Et donc, quoi qu’on trouve dans ces 100 minutes d’angoisse plus que d’horreur ?

Scooby-doo

Pour commencer, une once de Scoubidou : le film est tourné dans cette ville pleine de fantômes qu’est Detroit, le décor est souvent en ruine, abandonné, la banlieue n’y est pas rose et plutôt morose. Nos petits copains sont bien branchés « vintage », c’est plein de napperons, de moquettes moches et de tubes cathodiques, et ils sont toujours en bagnole. Ils sont jeunes et bêtes naïfs (heureusement, ils n’ont pas de grand chien couillon), on a souvent envie de leur crier que non, tu ne pars pas tout(e) seul(e), tu n’entends pas la musique, bon sang ?? Bref, un petit côté classique cliché désuet, pas déplaisant.

planete-interdite-a05

Ensuite quelques grammes de Planète interdite : on comprend assez mal la nature de ce « It » qui représente le danger, entre autres parce que tout le monde ne peut pas le voir, et de toute façon il prend plusieurs visages (de zombie)(branchouille, je vous dis). C’est son côté implacable, inexorable qui rend l’atmosphère très très oppressante. Et la musique aussi : obsessive, électronique (mais moins chiante expérimentale que dans le film avec Robbie le robot).

UnderTheSkin Et last but not least, une bonne rasade de Under The Skin parce que comme dans cet autre genre de film de vampire, c’est par le rapport charnel que le mal arrive, sauf que cette fois les héros ne sont pas des prédateurs. Ils tentent juste d’échapper tant bien que mal à une chose terrifiante qu’on se refile comme une vilaine MST. Dans cette histoire, le sexe, c’est pas un cadeau (déjà que l’ambiance était glauque !). Bon sang, mais que va t-on devenir si même au cinéma on ne peut plus faire des galipettes de manière insouciante, ma bonne dame ?

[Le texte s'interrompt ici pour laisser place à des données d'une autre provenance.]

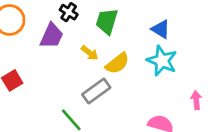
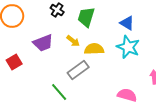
purple trapezoid: (52, 36) -> (43, 43), moved, turned 45
yellow semicircle: (117, 63) -> (94, 49), turned -144

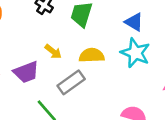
yellow arrow: (73, 41) -> (53, 52), moved
purple trapezoid: (43, 43) -> (26, 72), moved

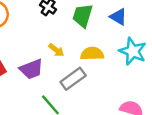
blue triangle: (134, 22) -> (118, 17), moved

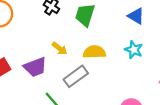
blue triangle: (118, 17) -> (136, 16), moved
cyan star: (133, 51) -> (134, 50), size x0.7

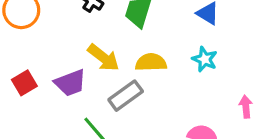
yellow arrow: (60, 49) -> (103, 58), size x1.5

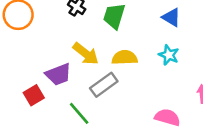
red square: (24, 83) -> (34, 95), moved

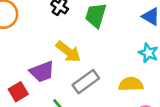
yellow semicircle: (125, 58) -> (131, 84), moved

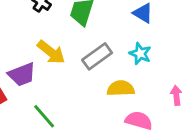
gray rectangle: (86, 82) -> (97, 56), moved

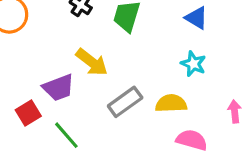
gray rectangle: (97, 56) -> (125, 102), moved
green line: (44, 116) -> (66, 135), moved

En bref, j’espère que tu n’as absolument rien compris, mais que tu es intrigué et que tu n’y tiens plus. Sur l’échelle du bouh-fais-moi-peur, on est à un niveau « Shining – 1,5 », donc c’est visuellement très supportable. En revanche, si comme moi tu es du genre paranoïaque et facilement plombable, je recommande plutôt ce film de zompires pour une séance en journée.

2 commentaires sur « It Follows : Fuis-le, il te suit »

  1. Ouais ben moi la moindre pression psychologique cinématographique avec musique (surtout avec musique) m’explose le trouillomètre, bien plus que les carnages dégoulinants avec tronçonneuse, kalachnikov ou pic à glace, alors tant pis pour it, j’irai pas! Merci quand-même pour ton article, très pro, si-si, bravo.